Obviously they can. On low level GPU has a "draw call per triangle strip" model. The "state change" is an emulated feature that does not exist in hardware. Hardware has no state and doesn't care about any state. Constants and "registers" (in their D3D sense) are totally artificial constructs that do not exist in modern hardware. On low level your granularity is limited solely by wave-fronts and similar code running per-vertex and per-pixel in each ALU when particular thread/context is running.
This is true for compute shaders on GCN. Compute is fully bindless. Resource descriptors are loaded to scalar registers of the CU. Each wave could be running a different compute shader. However this is not true for all the rasterization state. Try for example to change your scissor rectangle between every draw call and check the CU occupancy (hint: it's not going to look pretty). GCN is fully bindless, but it is not stateless.
 
Well we should have more information really soon, as Valve and AMD will present "glNext" at the GDC next month.
 
I thought DX12 was long in development, before Mantle and AMD was able to develop that in the interim with some of the features that they already knew about DX12 from being partners?

So much goes on behind the scenes of API development that I'm not sure we will know the full story, or if given the number of players and viewpoints we can.

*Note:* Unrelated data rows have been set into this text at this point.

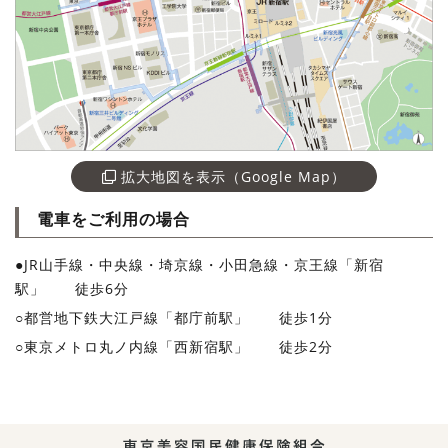
拡大地図を表示（Google Map）
電車をご利用の場合
●JR山手線・中央線・埼京線・小田急線・京王線「新宿
駅」 徒歩6分
○都営地下鉄大江戸線「都庁前駅」 徒歩1分
○東京メトロ丸ノ内線「西新宿駅」 徒歩2分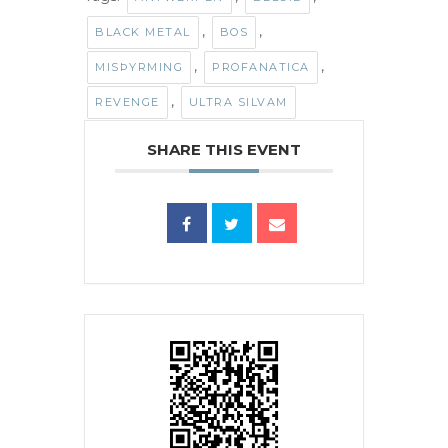
,
,
BLACK METAL
BOS
,
,
MISÞYRMING
PROFANATICA
,
REVENGE
ULTRA SILVAM
SHARE THIS EVENT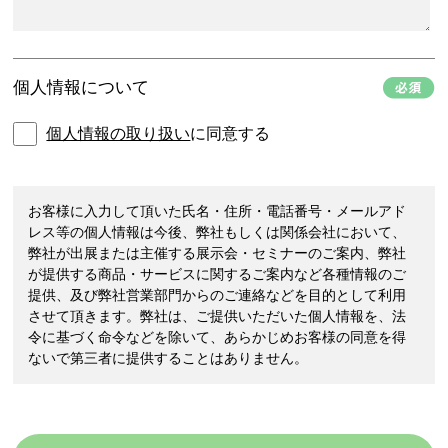
個人情報について
個人情報の取り扱い
に同意する
お客様に入力して頂いた氏名・住所・電話番号・メールアド
レス等の個人情報は今後、弊社もしくは関係会社において、
弊社が出展または主催する展示会・セミナーのご案内、弊社
が提供する商品・サービスに関するご案内など各種情報のご
提供、及び弊社営業部門からのご連絡などを目的として利用
させて頂きます。弊社は、ご提供いただいた個人情報を、法
令に基づく命令などを除いて、あらかじめお客様の同意を得
ないで第三者に提供することはありません。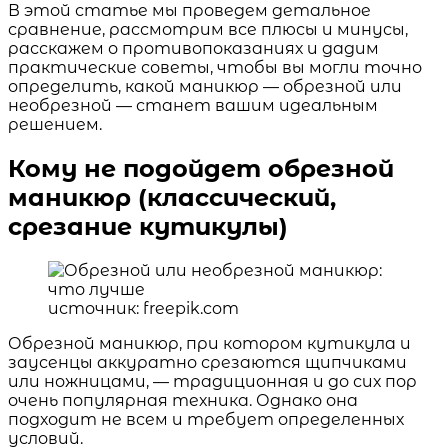
В этой статье мы проведем детальное
сравнение, рассмотрим все плюсы и минусы,
расскажем о противопоказаниях и дадим
практические советы, чтобы вы могли точно
определить, какой маникюр — обрезной или
необрезной — станет вашим идеальным
решением.
Кому не подойдет обрезной
маникюр (классический,
срезание кутикулы)
источник: freepik.com
Обрезной маникюр, при котором кутикула и
заусенцы аккуратно срезаются щипчиками
или ножницами, — традиционная и до сих пор
очень популярная техника. Однако она
подходит не всем и требует определенных
условий.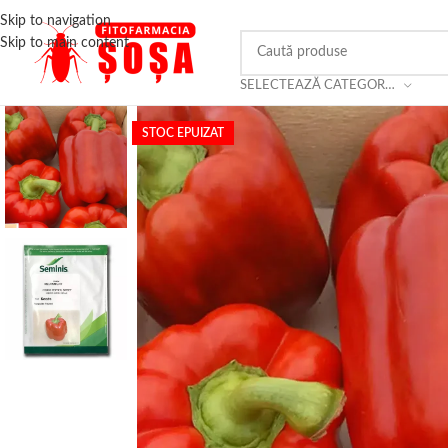
Skip to navigation
Skip to main content
SELECTEAZĂ CATEGORIA
STOC EPUIZAT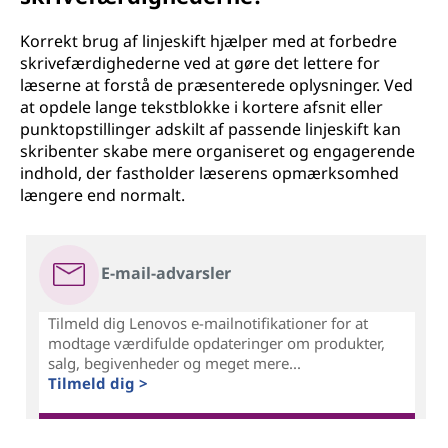
Korrekt brug af linjeskift hjælper med at forbedre
skrivefærdighederne ved at gøre det lettere for
læserne at forstå de præsenterede oplysninger. Ved
at opdele lange tekstblokke i kortere afsnit eller
punktopstillinger adskilt af passende linjeskift kan
skribenter skabe mere organiseret og engagerende
indhold, der fastholder læserens opmærksomhed
længere end normalt.
E-mail-advarsler
Tilmeld dig Lenovos e-mailnotifikationer for at
modtage værdifulde opdateringer om produkter,
salg, begivenheder og meget mere...
Tilmeld dig >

It could very well be that there was some kind of iteration on DX being worked on by stakeholders. There would have been multiple visions on where it would be taken, and we have a long history of sub-versioning of DX and rumored late-stage regressions in featuresets that hint at the difficulty in resolving conflicts when different vendors either lack hardware capability now--and you can ill afford to abandon significant players, or are at odds over what direction the future should take.
A lot of things can be done to shift things one way or another, and each party can cite their fraction of the overall story to justify their desired narrative.
 
I'm not sure if it's going to be implemented in PS4 vs their GNM/GNM+ or if it'll impact their own development, but they do support openGL today, so it would make sense to.
I'd be surprised if an additional API found it's way only PS4. I don't even believe PS4 support OpenGL ES (unlike PS3) and they only reason Sony would add a third is if it's widely used already. It'll probably take a while to gain traction and unlike PS3, I've read zero complaints about PS4 (or specifically the GNM/GNMX APIs) being difficult to work with or adapt too.
 
Try for example to change your scissor rectangle between every draw call and check the CU occupancy (hint: it's not going to look pretty).

It depends if it's because of driver behaviour or rasterizer itself. I would still bet on driver here.
Although it could also be rasterizer, we do know that rasterizer does some pretty non-obvious stuff there (cache misses because of scan order anyone?).
But ok, I concur, the FFP parts are still a problem, let's hope it will be removed soon.
 
A bit OT for this but glNext is Mantle(or a fork), so be interesting to watch all three and how close the performance is on console. Assuming glNext is used on the other console. Interesting stuff for sure, look forward to what it brings.
Is there actual source for this?
 
A couple of people have mentioned feeling sorry for AMD because of DX12. But I wonder if all of this actually plays into their hands and this was all a calculated risk. I've read that AMD's inferior CPU cores perform closer to Intel when programs are designed for more parallel computing. If Windows 10 does more to take advantage of that as well as DX12 wouldn't it make AMD APUs a very good purchase once they get more tablet and ultra book design wins. Especially since they should be able to get Windows free based on price under Microsoft's new program. Add the new single motherboard design and they could have some really cheap machines that would really push Intel if Carrizo or something later really hits good marks.